Разумеется, я встал и пошел к выходу, но какое-то инстинктивное недоверие заставило меня обернуться. Я обернулся и увидел, что Карла, схватив бутылку, пытается зубами вытянуть пробку. Я бросился назад. Карла спрятала бутылку у себя за спиной, глаза ее были полны ненависти. Нет, она же не признавала никаких резонов. Силой я заставил ее опять сесть в кресло, держал ее, а она кричала и извивалась. Но я не отпускал ее ни на секунду и наконец, вывернув ей руку, отобрал бутылку. Я прислонился спиной к стене, она стояла передо мной, угрожала мне, молила меня. А потом вдруг на ее лице мелькнуло выражение злобного торжества, она отвернулась, кинулась к окну, распахнула обе створки, начала хватать вещи, которые оказывались у нее под рукой, и швырять их в сад. Она швыряла фотографии в рамках, пепельницы, диванные подушки. И после каждого броска громко хохотала, хлопала в ладоши и сильно откидывалась назад, словно проделывала какой-то цирковой номер…
Никогда не забуду ее яростных жестов, коротких безумных выкриков, выражения злобного торжества в ее глазах… Я наблюдал за ней с содроганием и совсем не заметил, как кто-то открыл дверь. Он был в полосатой пижаме, и лицо его, красивое вульгарное лицо, ничего не выражало, кроме досады. Он кивнул мне. Казалось, он не очень-то удивлен этой встречей. Он кивнул мне и, не глядя на Карлу, вытащил из кармана пижамы вощеный шнурок; согнувшись, приблизился к Карле и прыгнул… Какой дурацкий вид был у него во время этого прыжка! Очутившись рядом с ней, он заломил ей руки за спину и связал их так крепко и уверенно, будто делал это не раз. Потом он толкнул Карлу, она упала на диван и осталась лежать в той же позе, жалобно скуля.

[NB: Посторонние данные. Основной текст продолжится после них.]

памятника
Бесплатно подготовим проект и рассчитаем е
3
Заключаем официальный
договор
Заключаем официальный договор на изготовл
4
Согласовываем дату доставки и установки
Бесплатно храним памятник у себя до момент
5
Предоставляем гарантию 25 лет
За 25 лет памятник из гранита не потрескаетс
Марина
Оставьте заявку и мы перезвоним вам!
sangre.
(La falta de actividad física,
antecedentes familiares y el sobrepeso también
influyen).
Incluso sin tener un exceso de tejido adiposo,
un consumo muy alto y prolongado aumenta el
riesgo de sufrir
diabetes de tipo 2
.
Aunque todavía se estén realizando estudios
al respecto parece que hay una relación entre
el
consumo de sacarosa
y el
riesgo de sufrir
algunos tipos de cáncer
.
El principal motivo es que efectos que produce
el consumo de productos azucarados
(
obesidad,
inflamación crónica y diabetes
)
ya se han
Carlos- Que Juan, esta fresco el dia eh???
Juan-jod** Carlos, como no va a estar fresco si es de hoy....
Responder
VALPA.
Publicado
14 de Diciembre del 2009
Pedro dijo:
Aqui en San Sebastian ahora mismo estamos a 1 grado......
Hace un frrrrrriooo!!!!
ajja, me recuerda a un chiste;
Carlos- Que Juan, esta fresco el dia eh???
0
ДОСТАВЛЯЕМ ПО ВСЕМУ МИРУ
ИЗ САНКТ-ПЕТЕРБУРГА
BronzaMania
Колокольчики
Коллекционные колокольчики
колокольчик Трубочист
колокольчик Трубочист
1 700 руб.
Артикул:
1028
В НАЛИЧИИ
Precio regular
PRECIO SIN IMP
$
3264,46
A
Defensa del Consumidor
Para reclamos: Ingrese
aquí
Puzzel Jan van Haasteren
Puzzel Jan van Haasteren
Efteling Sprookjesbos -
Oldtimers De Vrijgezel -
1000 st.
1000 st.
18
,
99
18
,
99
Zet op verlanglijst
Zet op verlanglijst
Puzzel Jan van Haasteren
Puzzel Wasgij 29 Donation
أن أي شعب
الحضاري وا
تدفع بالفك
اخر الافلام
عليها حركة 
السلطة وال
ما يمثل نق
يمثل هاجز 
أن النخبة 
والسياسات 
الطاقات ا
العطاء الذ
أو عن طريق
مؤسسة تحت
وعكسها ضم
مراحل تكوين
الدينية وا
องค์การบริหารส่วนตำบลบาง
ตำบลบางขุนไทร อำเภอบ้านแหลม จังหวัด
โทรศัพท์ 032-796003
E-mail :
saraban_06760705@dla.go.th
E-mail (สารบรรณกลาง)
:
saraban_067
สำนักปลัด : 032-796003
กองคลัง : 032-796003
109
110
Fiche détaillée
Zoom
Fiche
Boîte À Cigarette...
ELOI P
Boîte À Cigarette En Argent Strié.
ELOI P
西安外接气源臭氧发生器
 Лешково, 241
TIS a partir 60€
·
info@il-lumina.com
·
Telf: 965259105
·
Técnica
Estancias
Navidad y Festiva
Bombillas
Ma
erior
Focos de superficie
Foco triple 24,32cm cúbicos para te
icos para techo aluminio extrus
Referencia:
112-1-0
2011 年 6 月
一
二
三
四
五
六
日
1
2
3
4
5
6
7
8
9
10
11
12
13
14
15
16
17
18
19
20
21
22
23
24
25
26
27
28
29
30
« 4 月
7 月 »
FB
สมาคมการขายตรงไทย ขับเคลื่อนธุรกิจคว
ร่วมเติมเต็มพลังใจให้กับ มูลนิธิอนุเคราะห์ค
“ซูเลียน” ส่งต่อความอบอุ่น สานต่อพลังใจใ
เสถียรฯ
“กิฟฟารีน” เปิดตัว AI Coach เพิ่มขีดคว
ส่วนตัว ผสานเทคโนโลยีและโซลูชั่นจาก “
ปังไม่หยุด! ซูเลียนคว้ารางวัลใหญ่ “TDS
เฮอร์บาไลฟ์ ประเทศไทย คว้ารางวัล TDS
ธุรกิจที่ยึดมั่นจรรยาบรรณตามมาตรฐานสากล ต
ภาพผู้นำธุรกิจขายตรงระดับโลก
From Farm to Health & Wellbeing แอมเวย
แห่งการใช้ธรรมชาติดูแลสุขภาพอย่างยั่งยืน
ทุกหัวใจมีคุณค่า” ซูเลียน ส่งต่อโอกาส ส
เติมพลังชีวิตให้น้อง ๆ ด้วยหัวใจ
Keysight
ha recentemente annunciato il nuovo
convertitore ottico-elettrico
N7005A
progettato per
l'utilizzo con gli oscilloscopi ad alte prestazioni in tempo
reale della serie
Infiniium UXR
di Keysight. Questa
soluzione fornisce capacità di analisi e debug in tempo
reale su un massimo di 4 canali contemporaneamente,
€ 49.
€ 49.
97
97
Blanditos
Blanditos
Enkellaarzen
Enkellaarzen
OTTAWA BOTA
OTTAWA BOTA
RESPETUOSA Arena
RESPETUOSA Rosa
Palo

— Ну вот, старина, — сказал Альф. — Она опять пила?
Я покачал головой, молча протянул ему бутылку.
— Я все слышал, — сказал он. — Спал наверху и, к счастью, все слышал. У нас с ней договоренность. У меня с Карлой, — кивком головы он показал на брюки, лежавшие на диване.
— Это твои брюки? — спросил я.
— Да, — ответил он. — Они только что из чистки. Могу сразу захватить их. Хочешь подняться ко мне? Погляди мою комнату. Думаю, она тебе понравится.
— А как же Берт? — спросил я.
Альф пожал плечами и откинул назад волосы, которые после прыжка упали ему на лоб. Не отнимая руки от затылка, он сказал:
— Берту часто хотелось побыть одному. Теперь его желание исполнилось. Он получил то, о чем мечтал. И он нас всех давно обогнал, старина. Такие резвые люди, как Берт, должны предвидеть, что в один прекрасный день, оглянувшись назад, они никого не обнаружат. Может быть, старина, он оказался для нас слишком быстрым. Или мы оказались для него слишком медленными. Выходит одно к одному.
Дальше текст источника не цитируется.